Лукас естественно перешел к воспоминаниям юности, проведенной в Канзасе. Ничем не примечательный период, самыми большими проблемами были рост и любознательность — и то и другое не соответствовало его «возрастной группе». Вопреки опасениям Симпсона, что Джонс окажется воином-одиночкой, Кизия нашла в нем искреннего и простого собеседника. Через некоторое время она почувствовала, что знает о нем буквально все, и бросила вести записи. Гораздо легче разглядеть душу человека, когда сидишь и просто слушаешь: политические взгляды, интересы, мотивы, случаи из жизни, люди, которых он любит, и те, кого ненавидит. Потом она вспомнит все до мельчайших подробностей.

Больше всего поразило Кизию то, что он ни о чем не жалел. Решительный, гневный, заводной, заносчивый, жесткий. Но одновременно верный своим убеждениям и ласковый с людьми близкими.
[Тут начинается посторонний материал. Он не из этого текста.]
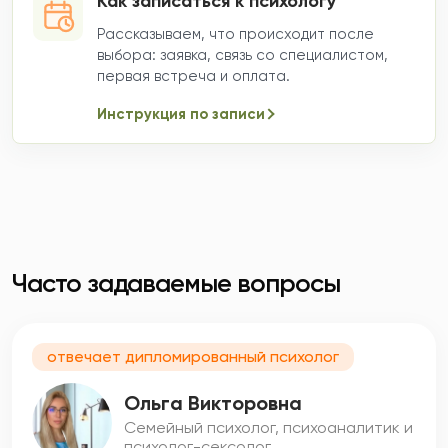
Как записаться к психологу
Рассказываем, что происходит после
выбора: заявка, связь со специалистом,
первая встреча и оплата.
Инструкция по записи
Часто задаваемые вопросы
отвечает дипломированный психолог
Ольга Викторовна
Семейный психолог, психоаналитик и
психолог-сексолог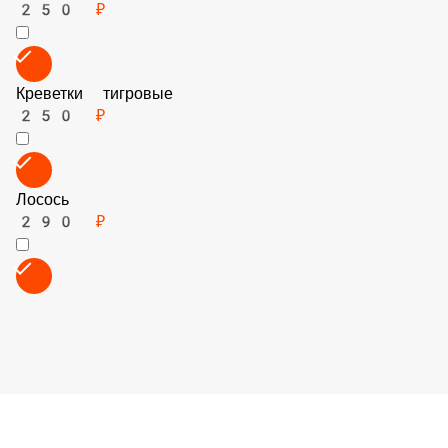
Сыр горгонзола
250 ₽
Креветки тигровые
250 ₽
Лосось
290 ₽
А еще он любил посмеяться. Баритональный смех его часто звучал в гостиной; Кизия расспрашивала, а он развлекал ее воспоминаниями из далекого прошлого. Только в начале двенадцатого он потянулся и встал.

— Как ни жаль, Кейт, но пора закругляться. В полдень у меня встреча с новой группой, нужно еще кое-что подготовить. Может, вам интересно еще послушать? Вы редкий слушатель. Или пора в Нью-Йорк? — Он кружил по комнате, рассовывая по карманам листы и ручки, через плечо бросая на Кизию взгляды, которые обращают только к другу.